In the past two years, Facebook AI Research (FAIR) has cooperated with 13 universities around the world to collect the largest first-person video data set in history-dedicated to training deep learning image recognition models. Artificial intelligence trained on the data set will be better at controlling robots that interact with people or interpreting images on smart glasses. “Only when machines really understand the world through our eyes can they help us in our daily lives,” said Kristen Grauman of FAIR, who is in charge of the project.
This technology can support people who need help at home, or guide people to complete tasks they are learning to complete. “The videos in this dataset are closer to the way humans observe the world,” said Michael Ryoo, a computer vision researcher at Google Brain and Stony Brook University in New York who was not involved in Ego4D.
But the potential abuse is obvious and worrying. The research was funded by Facebook, a social media giant that was recently accused in the U.S. Senate of putting profits above people’s well-being-MIT Technology Review’s own survey confirms this.
The business model of Facebook and other large technology companies is to extract as much data as possible from people’s online behavior and sell it to advertisers. The artificial intelligence outlined in the project can extend this coverage to people’s daily offline behaviors, revealing what items are around your home, what activities you like, who you spend time with, and even where your eyes stay- This is unprecedented personal information.
Grauman said: “When you take privacy from the world of exploratory research and turn it into a product, you need to complete privacy work.” “This work can even be inspired by this project.”
The largest first-person video data set before includes 100 hours of footage of people in the kitchen. The Ego4D dataset consists of 3,025 hours of videos recorded by 855 people in 73 different locations in 9 countries (the United States, the United Kingdom, India, Japan, Italy, Singapore, Saudi Arabia, Colombia, and Rwanda).

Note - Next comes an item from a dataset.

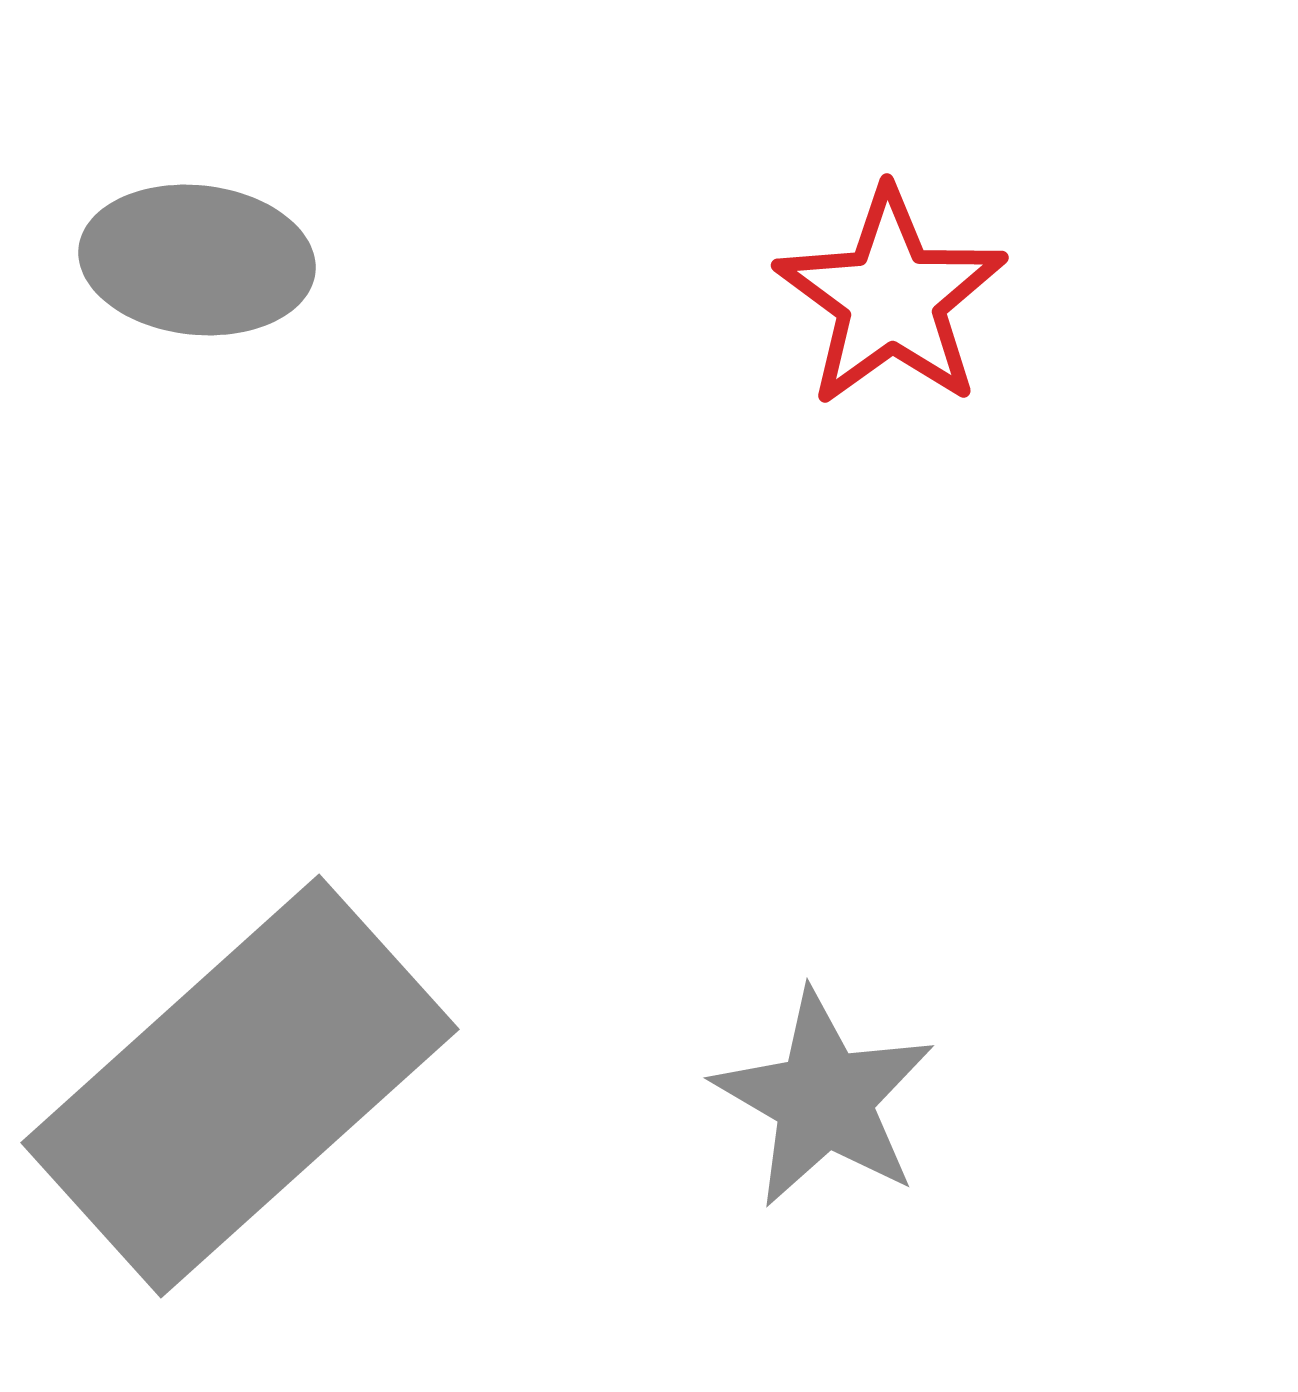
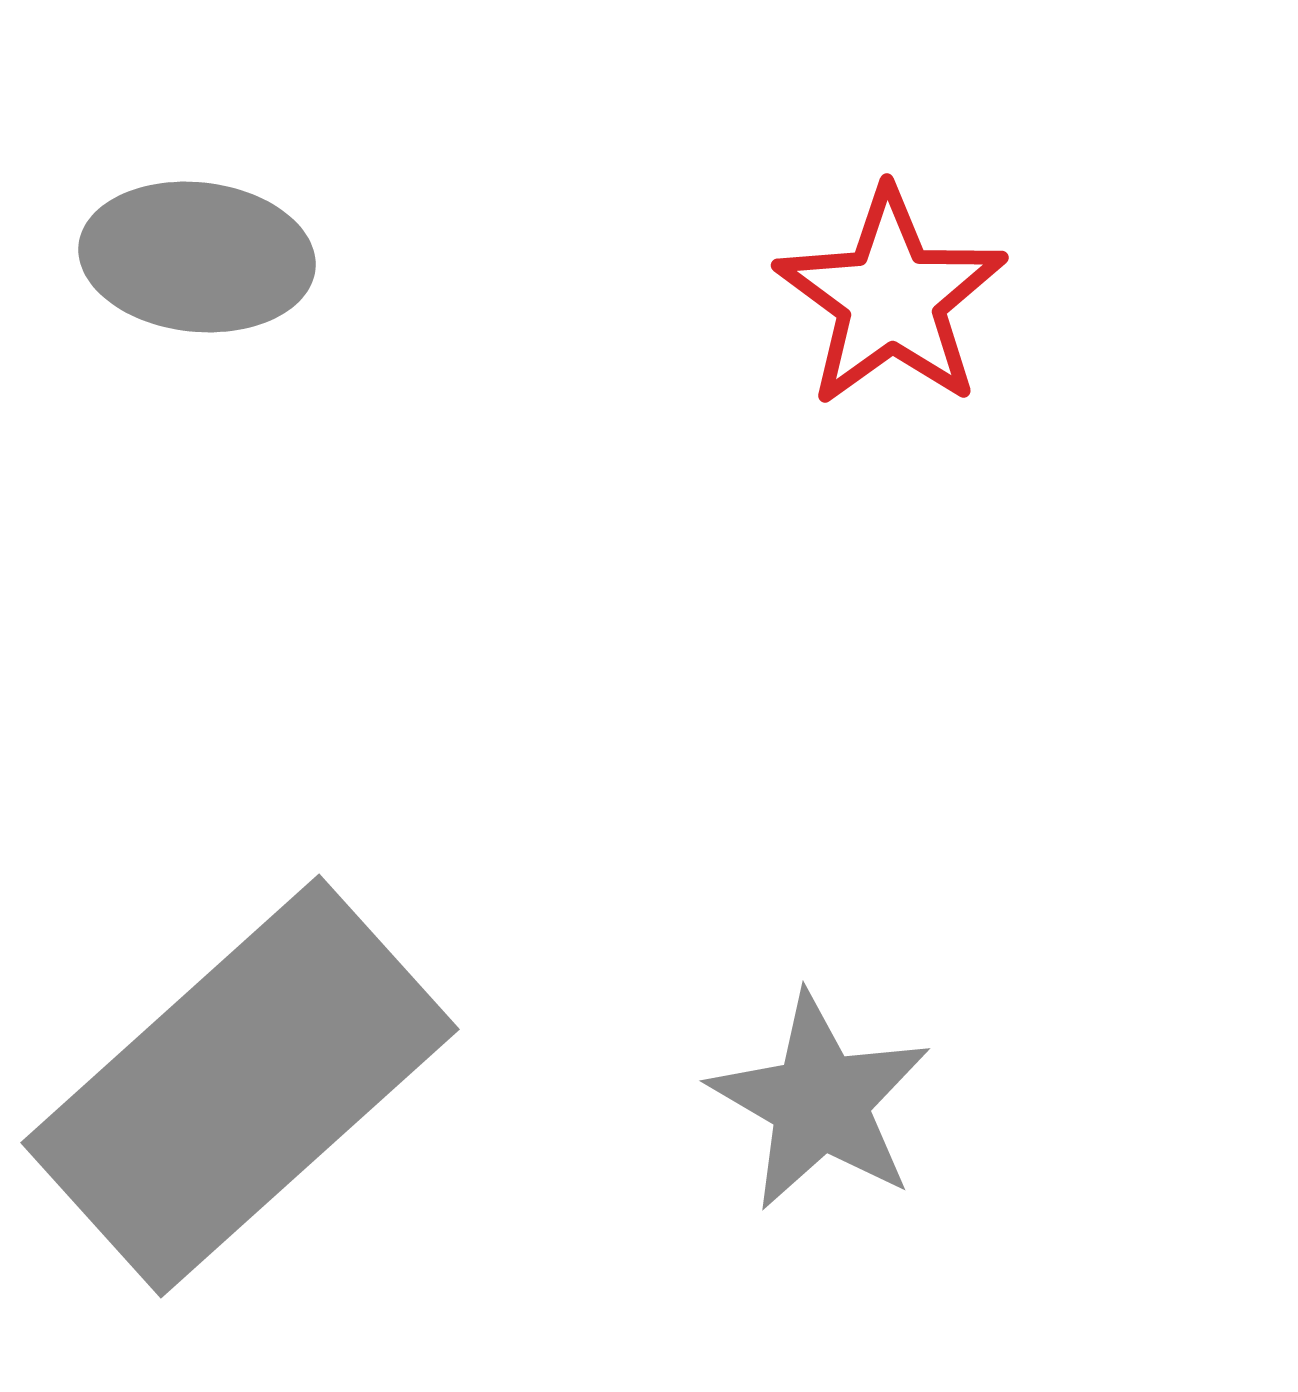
gray ellipse: moved 3 px up
gray star: moved 4 px left, 3 px down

Participants have different ages and backgrounds; some are recruited for visually interesting occupations, such as bakers, mechanics, carpenters, and gardeners.
Previous data sets usually consisted of half-scripted video clips that were only a few seconds long. For Ego4D, participants wear a head-mounted camera for up to 10 hours at a time and shoot first-person videos of unscripted daily activities, including walking along the street, reading, washing clothes, shopping, playing with pets, playing board games, and interacting with other people . Some shots also include audio, data about where the participant’s gaze is focused, and multiple perspectives of the same scene. Ryoo said this is the first of its kind.